=== Begin Enclosure ===
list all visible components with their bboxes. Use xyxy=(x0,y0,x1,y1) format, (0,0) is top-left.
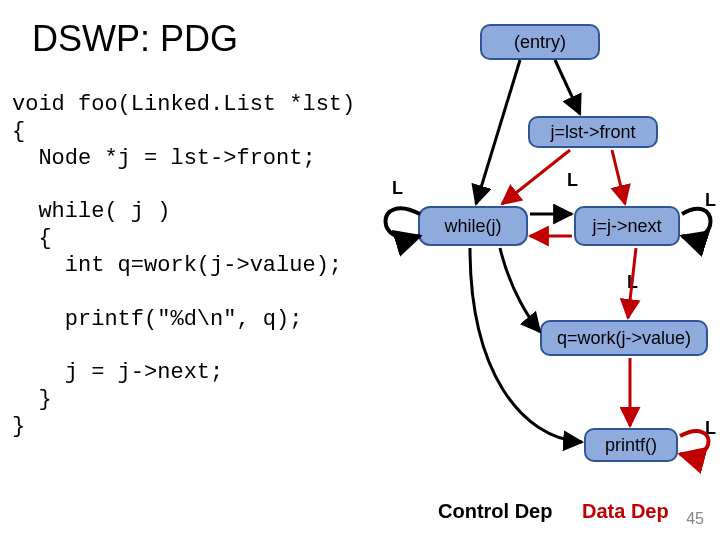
legend: Control Dep Data Dep xyxy=(438,500,669,523)
node-next: j=j->next xyxy=(574,206,680,246)
label-L5: L xyxy=(705,418,716,439)
node-entry: (entry) xyxy=(480,24,600,60)
page-title: DSWP: PDG xyxy=(32,18,238,60)
label-L3: L xyxy=(705,190,716,211)
label-L1: L xyxy=(392,178,403,199)
legend-control: Control Dep xyxy=(438,500,552,522)
node-printf: printf() xyxy=(584,428,678,462)
page-number: 45 xyxy=(686,510,704,528)
node-work: q=work(j->value) xyxy=(540,320,708,356)
node-while: while(j) xyxy=(418,206,528,246)
legend-data: Data Dep xyxy=(582,500,669,522)
code-listing: void foo(Linked.List *lst) { Node *j = l… xyxy=(12,92,355,441)
label-L2: L xyxy=(567,170,578,191)
label-L4: L xyxy=(627,272,638,293)
node-init: j=lst->front xyxy=(528,116,658,148)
=== End Enclosure ===
INSTRUCTIONS FOR THE TASK: Write out the whole listing above exactly, minus images.

EXERCISE RESPONSE:
list all visible components with their bboxes. Use xyxy=(x0,y0,x1,y1) format, (0,0) is top-left.
legend: Control Dep Data Dep xyxy=(438,500,669,523)
node-next: j=j->next xyxy=(574,206,680,246)
label-L5: L xyxy=(705,418,716,439)
node-entry: (entry) xyxy=(480,24,600,60)
page-title: DSWP: PDG xyxy=(32,18,238,60)
label-L3: L xyxy=(705,190,716,211)
label-L1: L xyxy=(392,178,403,199)
legend-control: Control Dep xyxy=(438,500,552,522)
node-printf: printf() xyxy=(584,428,678,462)
page-number: 45 xyxy=(686,510,704,528)
node-work: q=work(j->value) xyxy=(540,320,708,356)
node-while: while(j) xyxy=(418,206,528,246)
legend-data: Data Dep xyxy=(582,500,669,522)
code-listing: void foo(Linked.List *lst) { Node *j = l… xyxy=(12,92,355,441)
label-L2: L xyxy=(567,170,578,191)
label-L4: L xyxy=(627,272,638,293)
node-init: j=lst->front xyxy=(528,116,658,148)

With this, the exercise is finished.